In Everyone Communicates, Few Connect: What the Most Effective People Do Differently, master communicator and leadership author John C. Maxwell shares five principles and five practices to develop connection skills needed to become an effective communicator. He also highlights strategies for connecting with people one-on-one, in a group and in an audience. He recommends communicating in ways that consistently build potent connections. Maxwell asserts that everyone communicates, but the authentic communicator takes the time to know their audience, hone their message and present it in a simple way that the audience would quickly grasp.

Maxwell often said, “Educators take something simple and make it complicated. Communicators take something complicated and make it simple” The job of the communicator is to simplify complex concepts, and the most effective leaders take it a step further by connecting with their audience.

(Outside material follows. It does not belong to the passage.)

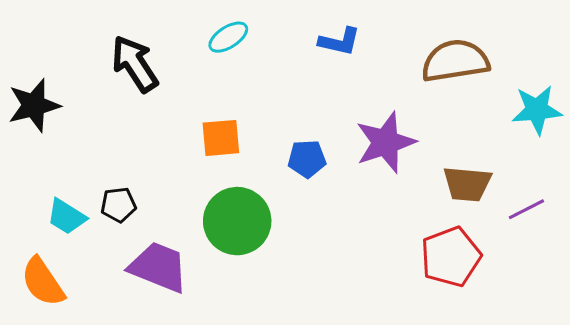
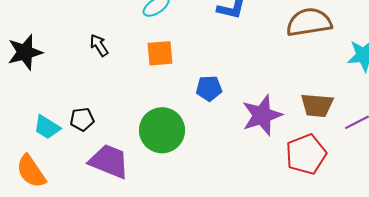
black arrow: (135, 64) -> (99, 45), moved, size x0.6
orange square: (221, 138) -> (160, 53), moved
purple star: (386, 142) -> (262, 115), moved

Everyone Communicates, Few Connect Theme

  • The most effective leaders know how to connect with people. It’s not about power or popularity, but about making the people around you feel heard, comfortable, and understood.

Favourite Takeaways – Everyone Communicates, Few Connect by John C. Maxwell.

The five principles and practices for becoming a better connector & communicator:

  • Focusing on others
  • Expanding your connecting vocabulary beyond just words
  • Marshalling your energy for connecting
  • Gaining insight in how great connectors connect.
  • Finding common ground
  • Making your communication simple
  • Capturing people’s interest
  • Inspiring them, and
  • Being authentic.

CONNECTING IS KEY

Connecting is the ability to identify with people and relate to them in a way that increases your influence with them. Because the ability to communicate and connect with others is a major determining factor in reaching your potential. To be successful, you must work with others. And to do that at your absolute best, you must learn to connect.

“Talk is easy. Everybody talks. The question is, how can you make your words count? It’s not enough just to work hard. It’s not enough to do a great job. To be successful, you need to learn how to really communicate with others.”

CONNECTING IS ALL ABOUT OTHERS

Good teachers, leaders, and speakers don’t see themselves as experts with passive audiences they need to impress. Nor do they view their interests as most important. Instead, they see themselves as guides and focus on helping others learn. Because they value others, they work at connecting with the people they are teaching or trying to help.

As Calvin Miller says, when most people listen to others speak, they are silently thinking,

  • I am loneliness waiting for a friend.
  •  I am weeping in want of laughter.
  • I am a sigh in search of consolation.
  • I am a wound in search of healing.
  • If you want to unlock my attention, you have but to convince me you want to be my friend.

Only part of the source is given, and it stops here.